Earlier forms of the name (Obognam and Oboglian) are shown on maps dating to 1469 and 1498.
In the grand scheme of things, Obonjan Island and the Adriatic Sea that surrounds it both formed relatively recently. Some 18,000 years ago, in fact. At the time of the last glacial maximum, sea levels were 120m lower than they are today and the Adriatic Sea was half its current size. Approximately 7,000 years later, the global meltwaters of glaciers flooded the valley and seawaters closed in around Obonjan. The island took shape, emerging from the waters, 1.5km long and 530m wide. Earlier forms of the name (Obognam and Oboglian) are shown on maps dating to 1469 and 1498. Today, it's one of 1,200 small Adriatic islands lying off the west coast of Croatia, located 9.8 km south-west of the city of Šibenik and about 7.3 km south-southeast of the town of Vodice. Only 69 of these Croatian islands are inhabited, and Obonjan is not, technically speaking, one of them.

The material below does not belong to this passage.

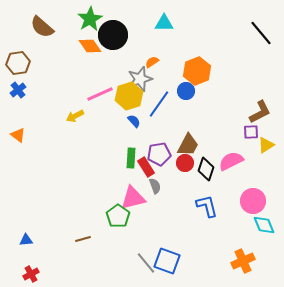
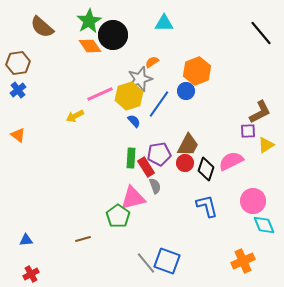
green star: moved 1 px left, 2 px down
purple square: moved 3 px left, 1 px up
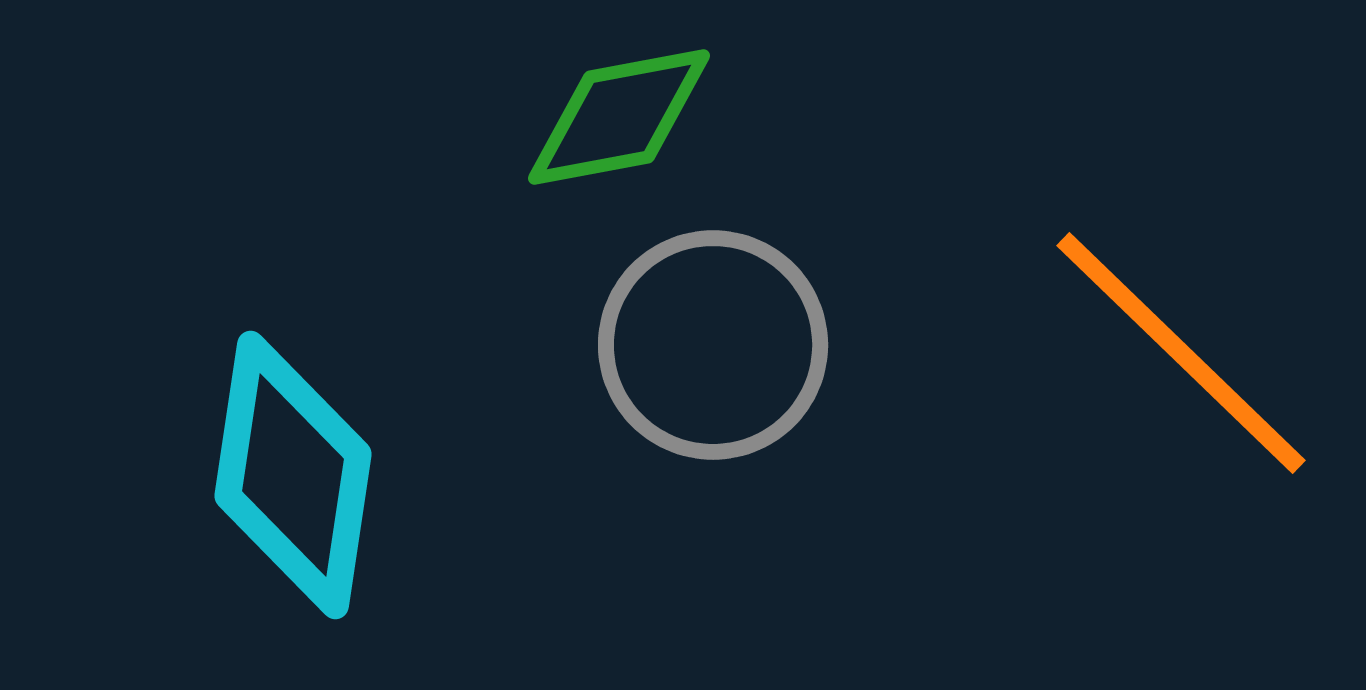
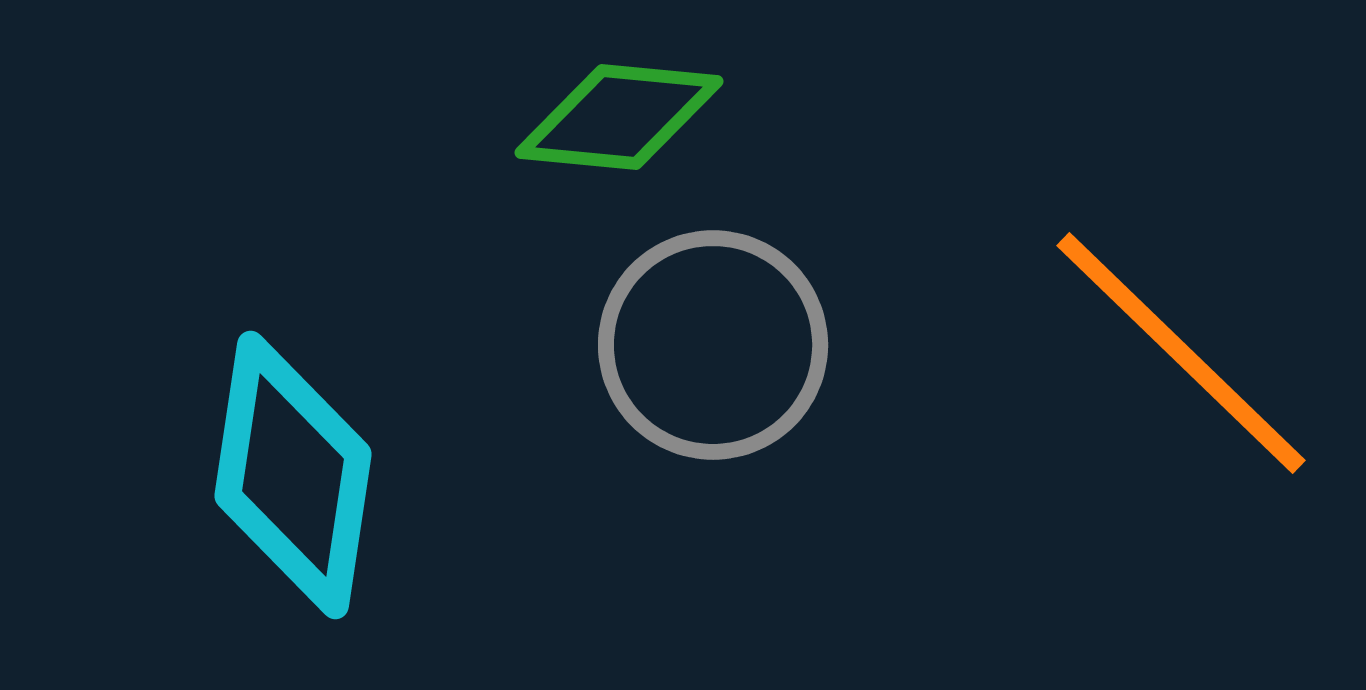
green diamond: rotated 16 degrees clockwise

During the first half of the 20th century, families from the neighbouring island of Prvić farmed on Obonjan. They maintained terraced dry stone walled vineyards and orchards of olives and figs; a farming system in coastal Croatia dating back more than 2,000 years. However, degraded soils and lack of a sheltered port meant that the land was abandoned after the Second World War, soon becoming overgrown with local vegetation. In late 1954, the Šibenik Forestry Department took control, initiating a systematic afforestation programme on the island with Aleppo pine (Pinus halepensis) seedlings, which grew into rich, fragrant areas of forest.